### Activity:
The entries must be repeated verbatim, and their images left out.

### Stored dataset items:
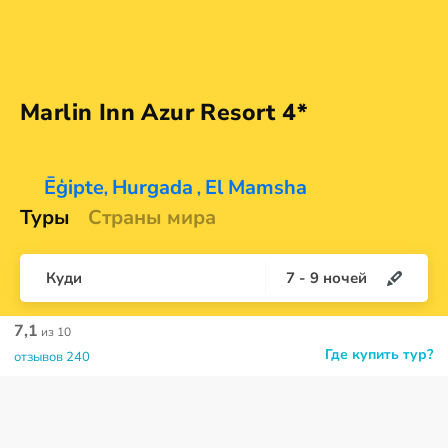
Marlin Inn Azur
Resort 4*
Ēģipte
Hurgada
El Mamsha
,
,
Туры
Страны мира
Куди
7
-
9
ночей
7,1
из 10
Где купить тур?
отзывов 240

### Task output:
Marlin Inn Azur
Resort 4*
Ēģipte
Hurgada
El Mamsha
,
,
Туры
Страны мира
Куди
7
-
9
ночей
7,1
из 10
Где купить тур?
отзывов 240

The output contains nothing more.